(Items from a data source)
---
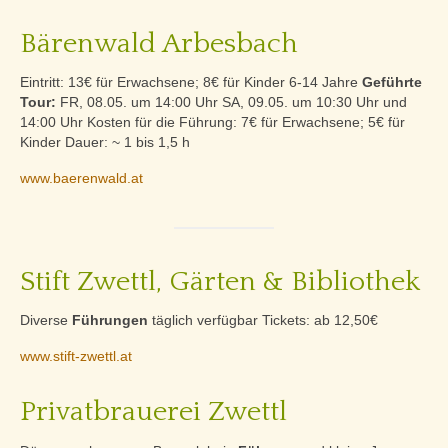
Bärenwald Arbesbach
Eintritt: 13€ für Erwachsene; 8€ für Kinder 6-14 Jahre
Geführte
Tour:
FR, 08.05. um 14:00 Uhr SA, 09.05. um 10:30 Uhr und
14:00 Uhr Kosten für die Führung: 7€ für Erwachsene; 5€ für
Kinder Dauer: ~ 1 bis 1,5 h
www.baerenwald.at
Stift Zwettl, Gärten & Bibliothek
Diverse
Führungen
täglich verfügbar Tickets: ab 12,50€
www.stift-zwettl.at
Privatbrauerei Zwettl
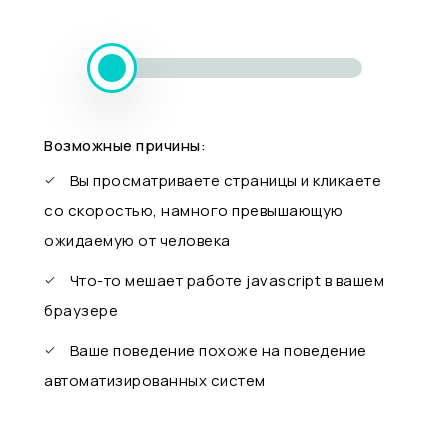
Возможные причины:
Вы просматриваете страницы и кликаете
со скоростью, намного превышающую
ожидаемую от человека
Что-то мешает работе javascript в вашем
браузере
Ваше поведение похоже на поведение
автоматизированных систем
---
Only one stretch of the entries above is needed: the lines from the one containing "Kinder Dauer: ~ 1 bis 1,5 h" through the one containing "ожидаемую от человека". Copy it exactly, without the pictures.

Kinder Dauer: ~ 1 bis 1,5 h
www.baerenwald.at
Stift Zwettl, Gärten & Bibliothek
Diverse
Führungen
täglich verfügbar Tickets: ab 12,50€
www.stift-zwettl.at
Privatbrauerei Zwettl
Возможные причины:
Вы просматриваете страницы и кликаете
со скоростью, намного превышающую
ожидаемую от человека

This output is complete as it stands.